Consolidation is the natural evolution of power. Whenever one person has more social power or authority than another, it also means greater ability to seek more for oneself. It doesn’t matter what the claim is. They’re all social constructs. They’re all illusions which we allow to control our daily lives… royal blood, color of skin, academic recognition, relations with god, or money…
Money works so well because of the way it distributes hope and blame. Supposedly everybody has opportunity to succeed, and if you fail it’s obviously your fault. You just didn’t work hard enough or possess the divine inspiration to create a product, and there’s plenty of rags to riches stories out there to keep us convinced that we could be the next chosen one.

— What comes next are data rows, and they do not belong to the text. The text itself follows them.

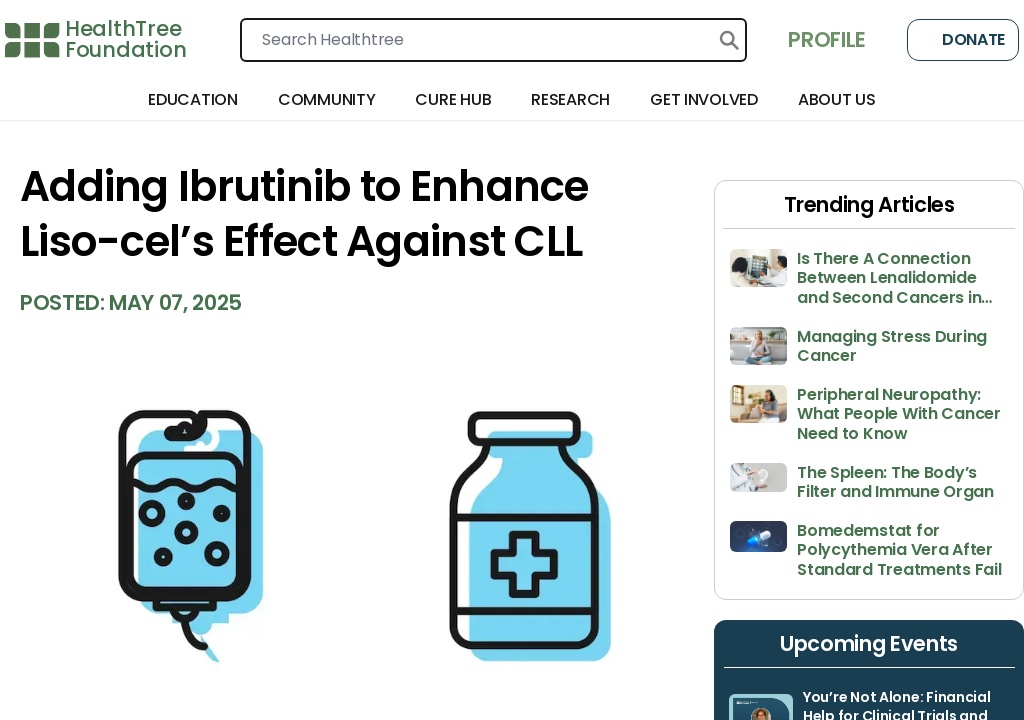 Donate (963, 40) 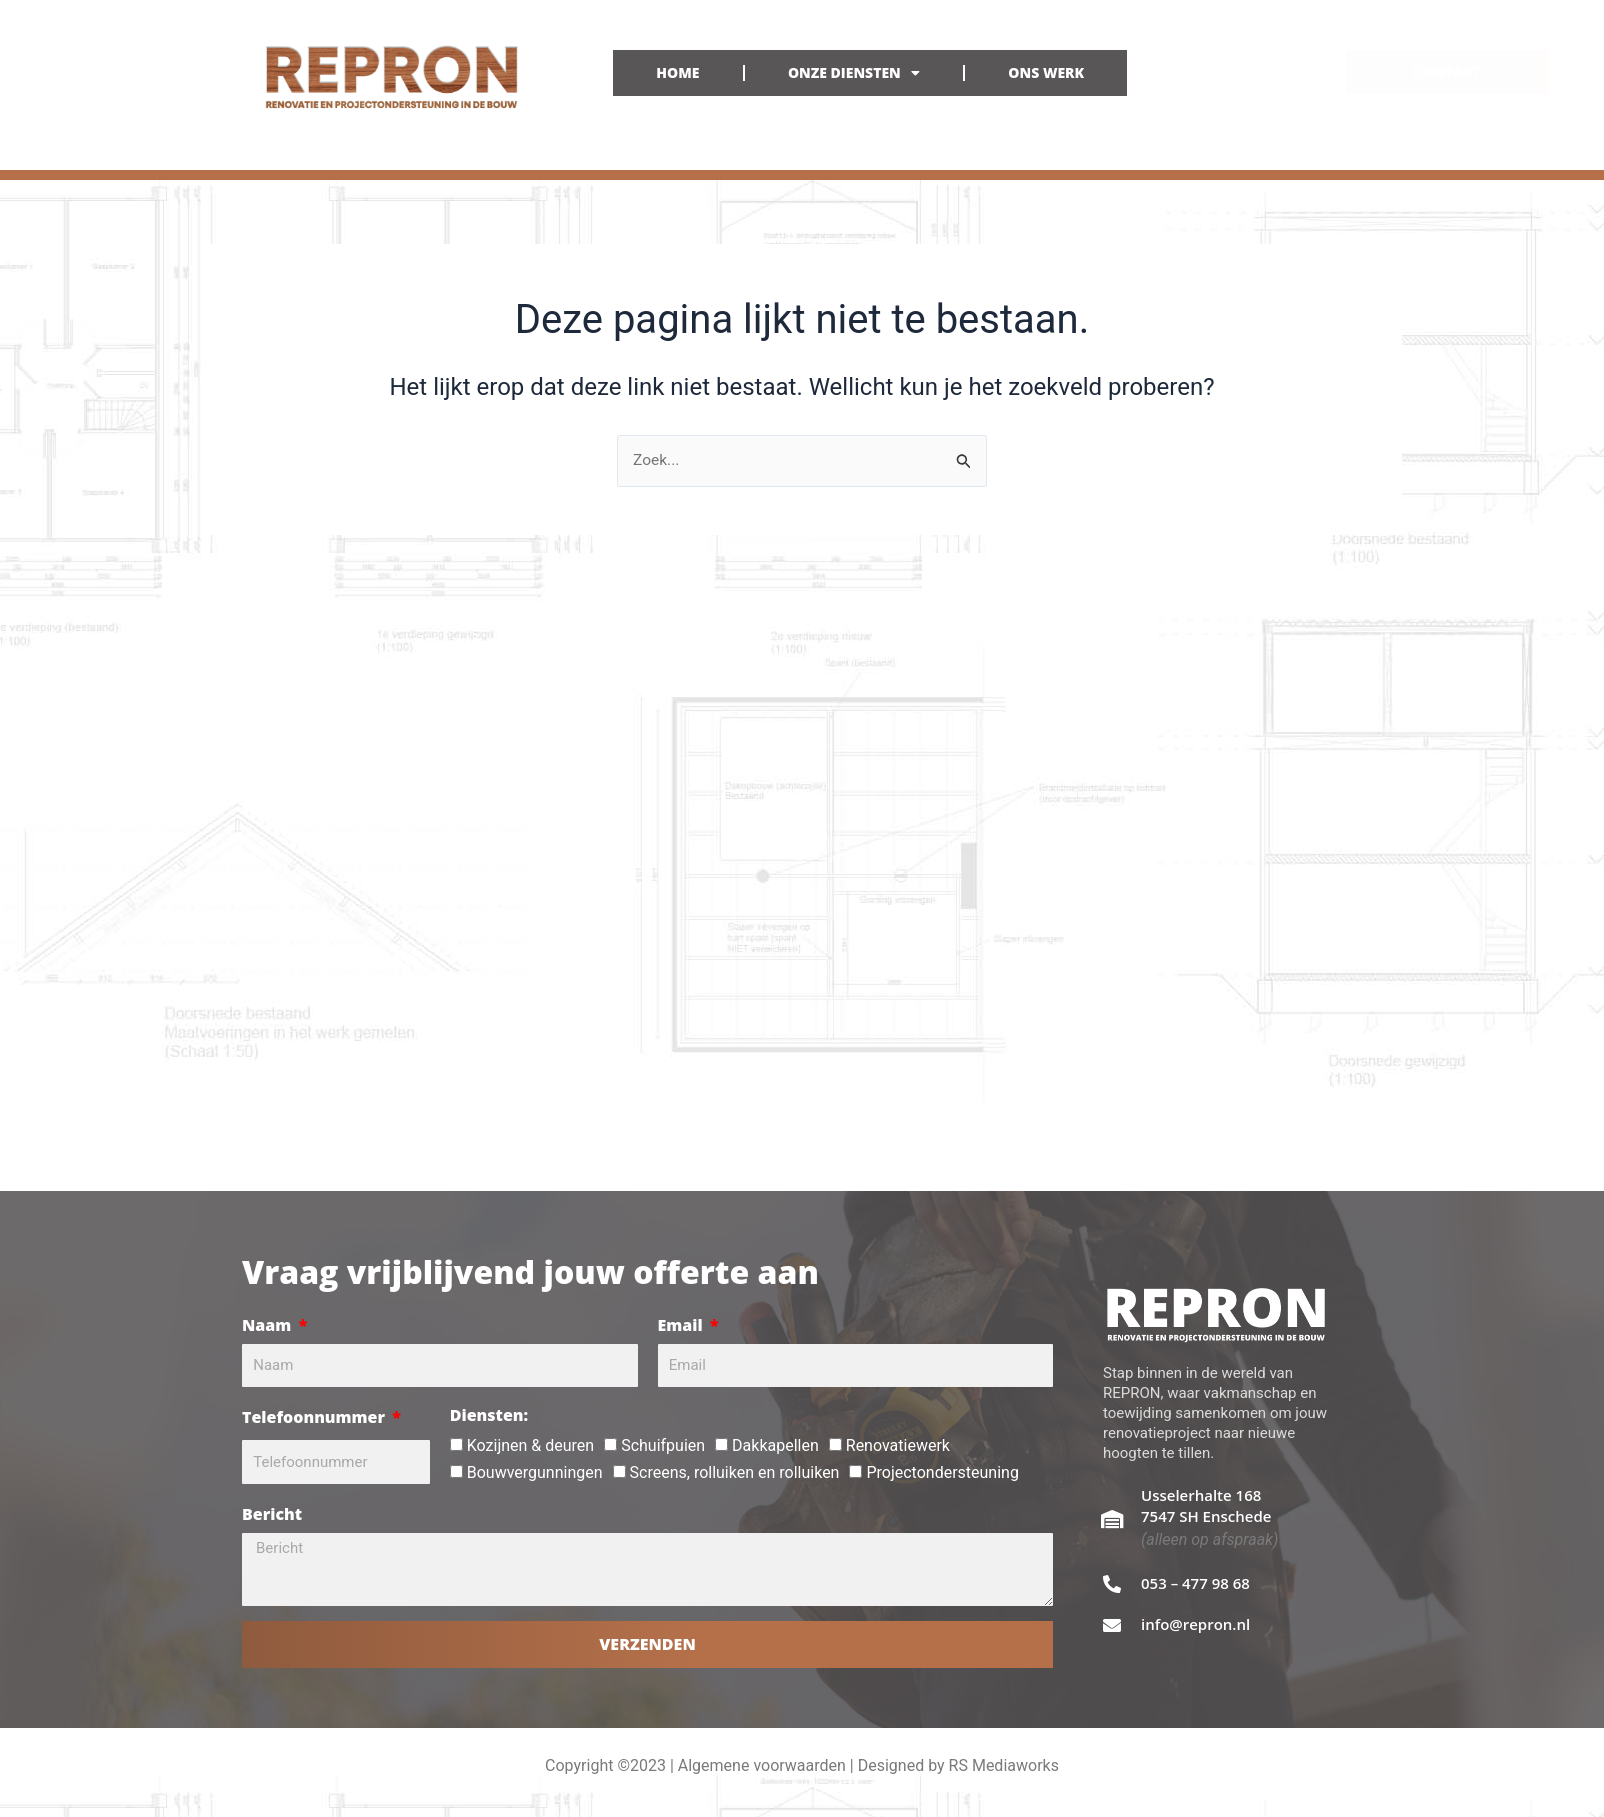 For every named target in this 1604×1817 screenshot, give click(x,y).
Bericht (272, 1514)
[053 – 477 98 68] (1112, 1584)
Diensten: (489, 1415)
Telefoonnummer (315, 1417)
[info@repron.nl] (1112, 1625)
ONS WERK (1046, 72)
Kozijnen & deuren (530, 1445)
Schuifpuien (663, 1445)
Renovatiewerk (898, 1445)
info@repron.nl (1195, 1624)
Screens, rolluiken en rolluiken (735, 1472)
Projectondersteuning (942, 1472)
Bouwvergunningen (535, 1472)
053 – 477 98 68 (1195, 1583)
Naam (268, 1325)
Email (682, 1325)
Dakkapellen (775, 1445)
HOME (677, 72)
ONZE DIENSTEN (854, 73)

But money is no more valid than any of the other excuses I listed for enforcing self-importance on society. Tons of studies are done concerning wealth distribution and they all point to massive and growing inequality. The easiest statistics to find and quote are on Wikipedia.
“A study by the World Institute for Development Economics Research at United Nations University reports that the richest 1% of adults alone owned 40% of global assets in the year 2000, and that the richest 10% of adults accounted for 85% of the world total.”
So 10% of the world’s people owns most of the world. This means those 10% of people own the necessities of survival for most everybody else. This means that in order to survive, the bottom 90% of the world’s population must work for the top 10%. This means that the top 10% enjoys the privilege of designing the rules of everyday life for the bottom 90%. That 90% has the freedom to obey those rules, or be cast into a short life of extreme poverty or imprisonment. It doesn’t matter if those rules are designed to enforce the supremacy of that top 10%.
What does that top 10% offer to the rest of the world in return? Very little. They are there for no other reason than they own the means of survival for everyone else. Be it a factory farm, intellectual property rights to medical formulas, or land.
This is called Wage Slavery, and opportunity and competition can hardly be considered features. The only forms of competition are in the Have-Nots competing for the favor of the Haves, and competition between the Haves leading to ever increasing consolidation of power.
These dynamics are consistent across all forms of social hierarchy from Monarchy to Capitalism to Representative Democracy.